After every two to three months of regular fertilizing, you must flush and detox the soil. This is to get rid of the toxic by-products of fertilizers that eventually accumulate within the soil.

Direct a hose towards the soil and keep watering for a long time, making sure that all this water goes through the soil and comes out the drainage hole, removing toxins along with it.

– Pruning

A money tree can be pruned using gardening shears at 45 degrees angle to the stem. Cut off extra branches and old, dying leaves every spring so that the plant stays in shape.

Pruned Using Gardening Shears

We have compiled all the basic steps of pruning in this section.

– Use the Right Tools

The best tool for pruning this plant is good old gardening shears. They are a must-have in any plant keeper’s arsenal, so make sure to buy a pair of sharp ones from a store or online. 

These shears need to be cleaned thoroughly. Don’t use them if they have been used to cut a plant that is suffering from disease without properly washing it first. You should then follow the washing with an alcohol rub.

Also, don’t use pruning shears that are too old, have been used a lot, or are rusted. These are not going to be sharp enough and will make your work difficult and long. Sometimes not using sharp shears ends up damaging the stems because they don’t make sharp incisions.

– Prune at the Right Time

The best method is to prune your plants every year during springtime. Because this is the growth period of the plants, cutting off useless plant parts only encourages more growth. That is why you should always keep your shears sharp from March until May.

You also need to keep a close eye on the plant for the rest of the year. Any plant part that looks overgrown, askew, or old needs to be cut off. Pruning is essential for keeping the plants in shape.

– Pruning off Leaves

Leaves that are present on the lower ends of the stem might be too old and turn brown or yellow. They need to go. Similarly, plants that are wilting or have suffered some sort of damage should also be pruned off. 

You don’t even need pruning shears for removing leaves but we personally prefer shears because they make very neat cuts.

– Pruning Stems

When an unbraided plant grows multiple stems, then you will need to trim some of them off in order to maintain the shape and look of the plant as per your liking. Here is how you can prune tree trunks:

First of all, decide which branches need to go. Most likely they will be the side of the center ones. Mark them so that you don’t accidentally end up cutting some other branch off.
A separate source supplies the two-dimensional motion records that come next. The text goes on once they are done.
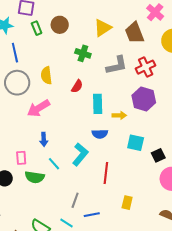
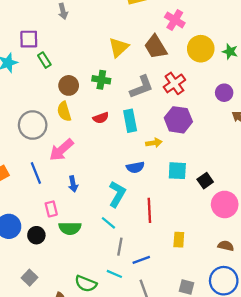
brown circle: (60, 25) -> (69, 85), moved
blue line: (15, 53) -> (36, 173), moved
red semicircle: (77, 86) -> (101, 118), turned 48
cyan rectangle: (98, 104) -> (130, 121), moved
cyan line: (54, 164) -> (108, 223), moved

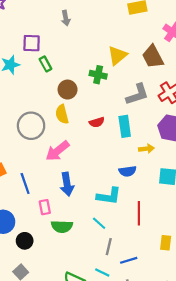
green cross: (101, 80) -> (98, 75), moved
blue line: (36, 173) -> (25, 184), moved
blue arrow: (73, 184) -> (67, 184), size x1.5
cyan L-shape: (117, 194) -> (109, 196), turned 65
black circle: (36, 235) -> (25, 241), moved

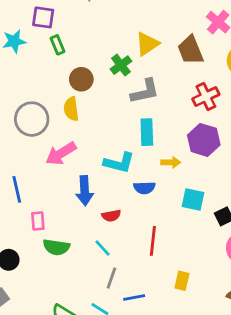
green cross: (98, 75) -> (121, 65), turned 35
gray L-shape: (137, 94) -> (145, 91), moved
red semicircle: (97, 122) -> (111, 216), moved
blue arrow: (67, 184) -> (85, 191), moved
cyan L-shape: (109, 196) -> (119, 163), moved

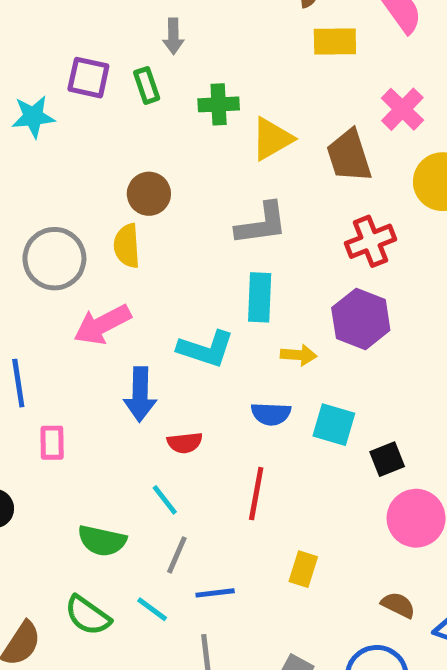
green rectangle: (58, 45) -> (147, 85), moved
green cross: (121, 65) -> (219, 104), moved, turned 30
blue semicircle: (144, 188) -> (271, 414), moved
green semicircle: (56, 247) -> (102, 541), moved

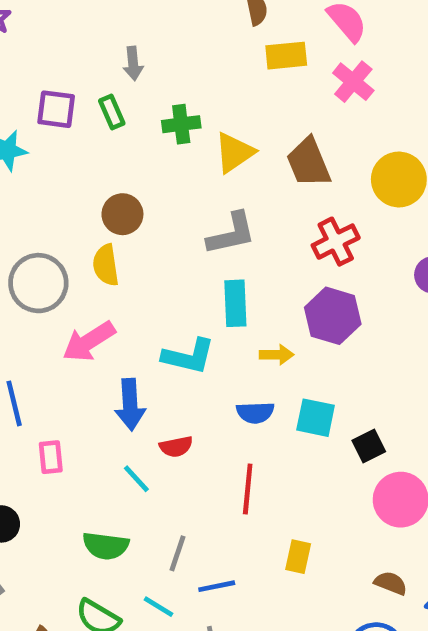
pink cross: (402, 109) -> (353, 82), moved
cyan line: (165, 500) -> (136, 479), moved

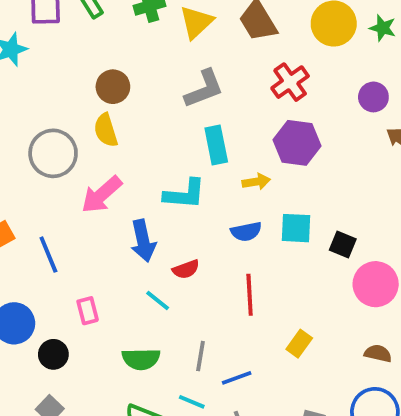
black square: (369, 446) -> (343, 244), turned -32
pink rectangle: (51, 457) -> (88, 311), moved
yellow rectangle: (298, 557) -> (299, 344), turned 32

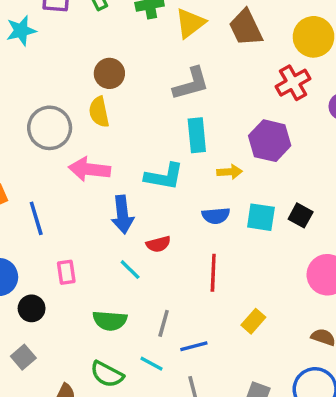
red cross: (290, 82) -> (293, 83), moved
pink arrow: (102, 195) -> (89, 169), turned 42
black square: (343, 244) -> (301, 215), moved

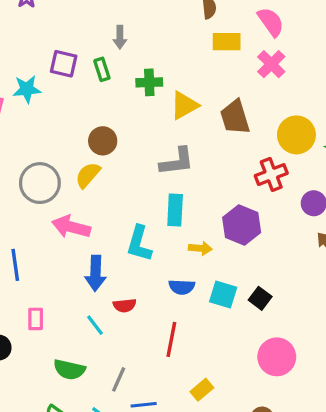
yellow semicircle: (99, 112) -> (88, 175), turned 44
cyan L-shape: (164, 176) -> (139, 244), turned 87

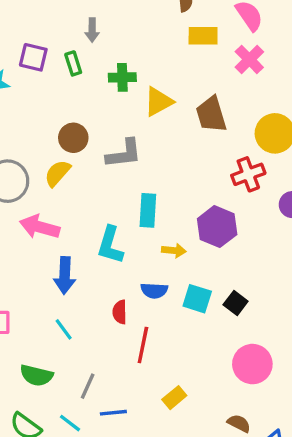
gray L-shape: (177, 161) -> (124, 154), moved
red semicircle: (125, 305) -> (120, 312), moved, turned 95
Spot the point where one branch grows into two and forms a V-shaped notch. You need to cut off one of the two emerging branches about half an inch above the point of branching off.
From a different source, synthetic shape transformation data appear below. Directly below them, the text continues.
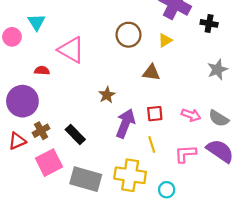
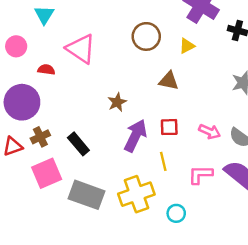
pink circle: (12, 37) -> (16, 46), moved
yellow cross: (130, 175) -> (136, 194), turned -32

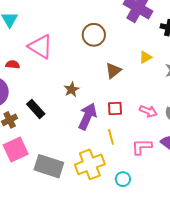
yellow triangle: (187, 46) -> (145, 57), moved
brown triangle: (169, 81) -> (113, 71), turned -48
black rectangle: (78, 144) -> (36, 109), moved

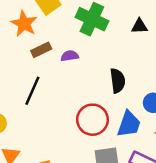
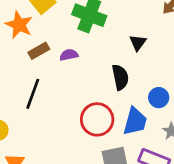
black triangle: (139, 26) -> (138, 43), moved, turned -48

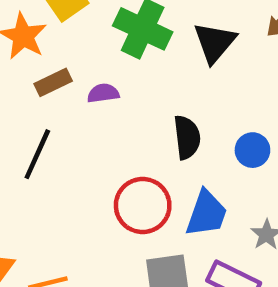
black triangle: (138, 43) -> (215, 42), moved, size x1.5
blue circle: (159, 98) -> (252, 150), moved

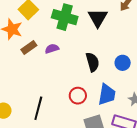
black line: (37, 154) -> (38, 108), moved
red circle: (143, 205) -> (78, 96), size x0.7

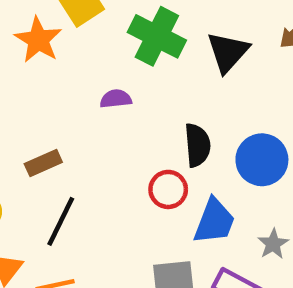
brown rectangle: (29, 48) -> (43, 163), moved
blue circle: (123, 63) -> (262, 160), size x1.5
red circle: (78, 96) -> (168, 189), moved

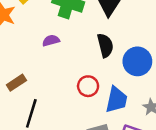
black semicircle: (197, 145) -> (105, 45), moved

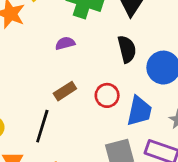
brown rectangle: (16, 83) -> (65, 91), moved

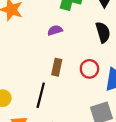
brown rectangle: (65, 91) -> (57, 67), turned -42

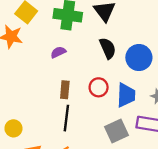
black line: (41, 95) -> (66, 118), moved

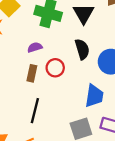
red circle: (99, 87) -> (55, 68), moved
brown rectangle: (65, 90) -> (32, 73), moved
Hold the shears at an angle of 45 to the stem and make a clean, precise cut. Remember, the sharper and cleaner your cut, the healthier your plant is going to be. 

You can use the cut branches for propagating tiny new plants.

When cutting off branches, always leave half an inch of it on its parent stem if you want it to grow back.

Take care not to get too carried away while pruning and trimming. Don’t cut off too many leaves and stems all at once, even if it is needed. This will make the plant undergo a sudden shock.

Don’t trim the plant more than half the height at which you started trimming. 

Take great care of your plant after each trimming session. Give it water as needed and ample sunshine, albeit indirectly. If you see white spots on your money tree, check out our guide to make it healthy again.

Final note:

You can tell if your braided lucky tree needs water by its dry soil and yellow or brown colored leaves, followed by a severe slow down of the plant’s overall growth after some time.